=== Begin Enclosure ===

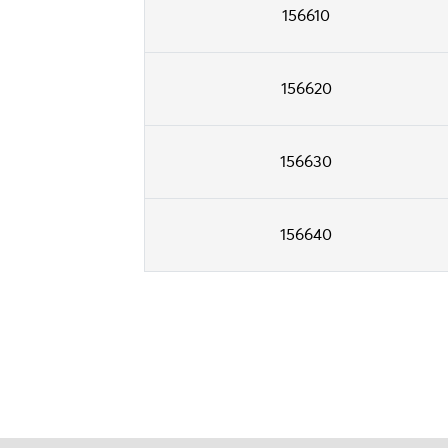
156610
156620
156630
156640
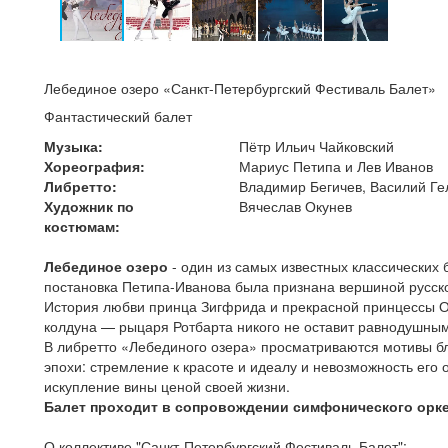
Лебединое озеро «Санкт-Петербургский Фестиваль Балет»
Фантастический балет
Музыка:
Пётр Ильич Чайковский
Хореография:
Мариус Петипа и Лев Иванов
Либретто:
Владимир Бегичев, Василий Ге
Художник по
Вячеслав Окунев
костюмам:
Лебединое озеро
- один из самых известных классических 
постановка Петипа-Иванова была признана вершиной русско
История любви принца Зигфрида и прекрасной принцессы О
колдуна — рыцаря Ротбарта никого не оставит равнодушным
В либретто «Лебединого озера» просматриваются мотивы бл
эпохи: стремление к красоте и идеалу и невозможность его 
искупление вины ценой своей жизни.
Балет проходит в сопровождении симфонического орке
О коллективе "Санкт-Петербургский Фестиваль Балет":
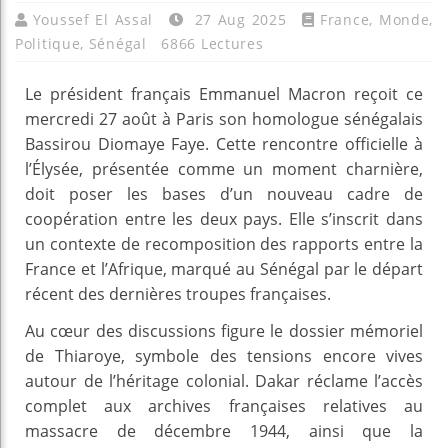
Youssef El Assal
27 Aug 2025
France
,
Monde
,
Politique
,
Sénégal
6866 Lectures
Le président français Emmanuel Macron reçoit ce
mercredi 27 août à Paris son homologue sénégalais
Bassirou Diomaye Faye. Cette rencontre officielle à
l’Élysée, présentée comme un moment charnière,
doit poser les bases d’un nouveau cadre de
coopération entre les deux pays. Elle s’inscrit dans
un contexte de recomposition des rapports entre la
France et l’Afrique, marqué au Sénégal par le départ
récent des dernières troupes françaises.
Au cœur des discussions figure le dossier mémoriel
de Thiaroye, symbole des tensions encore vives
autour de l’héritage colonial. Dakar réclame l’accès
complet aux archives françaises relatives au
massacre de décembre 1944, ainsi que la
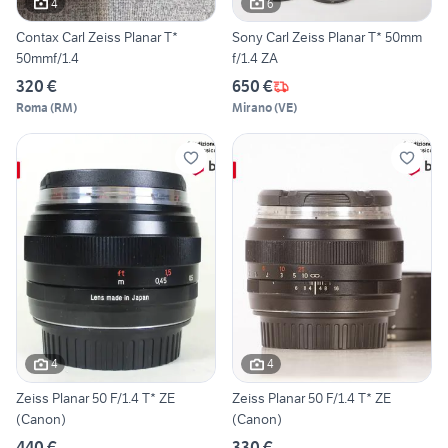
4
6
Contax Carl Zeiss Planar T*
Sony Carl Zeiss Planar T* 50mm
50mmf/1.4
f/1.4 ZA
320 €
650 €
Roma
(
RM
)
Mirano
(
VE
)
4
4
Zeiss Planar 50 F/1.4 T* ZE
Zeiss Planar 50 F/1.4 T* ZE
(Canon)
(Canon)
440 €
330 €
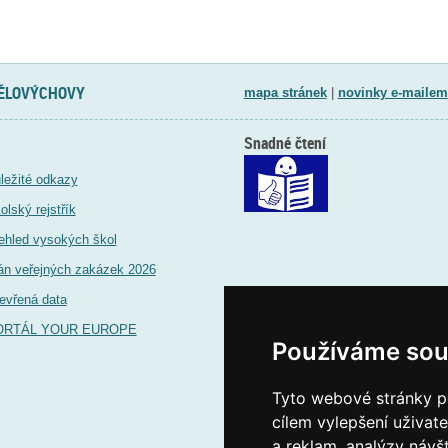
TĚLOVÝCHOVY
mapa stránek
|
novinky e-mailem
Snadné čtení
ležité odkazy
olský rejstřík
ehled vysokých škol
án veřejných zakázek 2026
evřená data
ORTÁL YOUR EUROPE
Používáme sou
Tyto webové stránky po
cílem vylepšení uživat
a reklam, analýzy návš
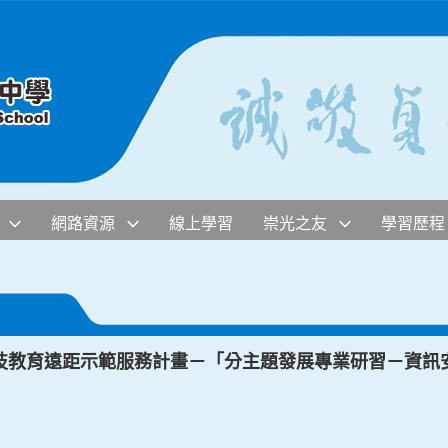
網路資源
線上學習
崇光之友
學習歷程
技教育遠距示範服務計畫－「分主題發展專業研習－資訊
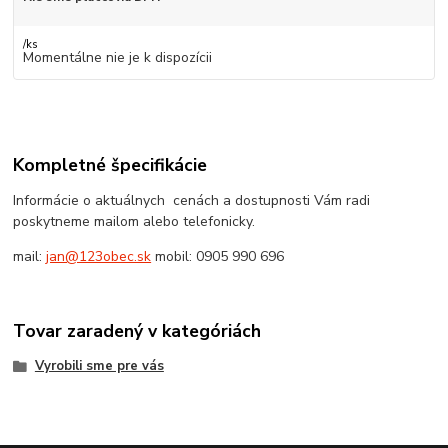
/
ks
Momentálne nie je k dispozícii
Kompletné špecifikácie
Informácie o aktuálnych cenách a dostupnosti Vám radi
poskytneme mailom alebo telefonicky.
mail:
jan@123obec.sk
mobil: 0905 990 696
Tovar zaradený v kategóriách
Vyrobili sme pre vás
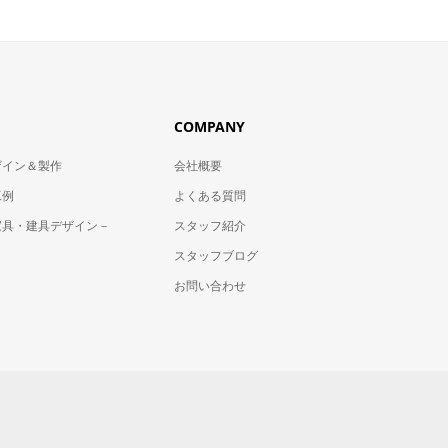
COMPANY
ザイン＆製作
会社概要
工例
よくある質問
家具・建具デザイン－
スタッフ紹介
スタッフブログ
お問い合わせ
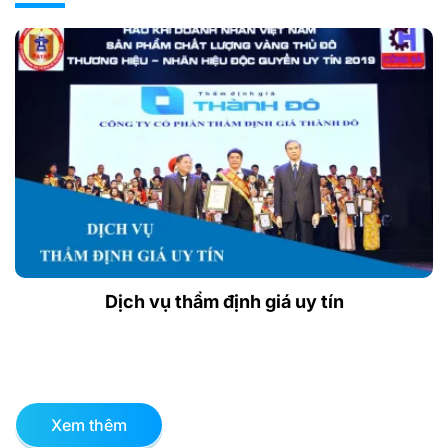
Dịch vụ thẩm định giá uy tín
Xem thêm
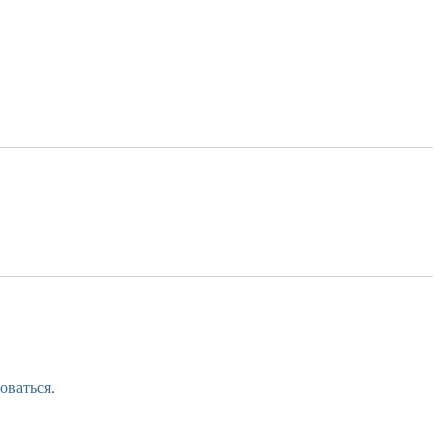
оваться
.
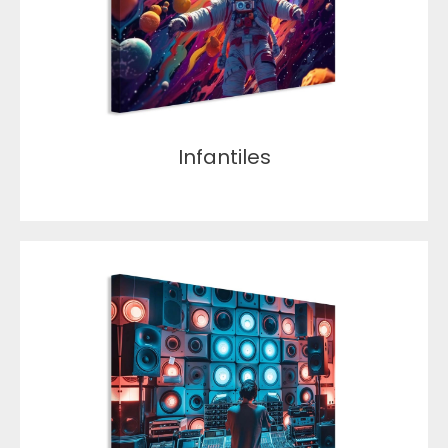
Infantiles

=== End Enclosure ===

TASK DIRECTIONS:
Go through the records above, find every line with the word "Петербургский", and list those lines.

OUTPUT BELOW:
Лебединое озеро «Санкт-Петербургский Фестиваль Балет»
О коллективе "Санкт-Петербургский Фестиваль Балет":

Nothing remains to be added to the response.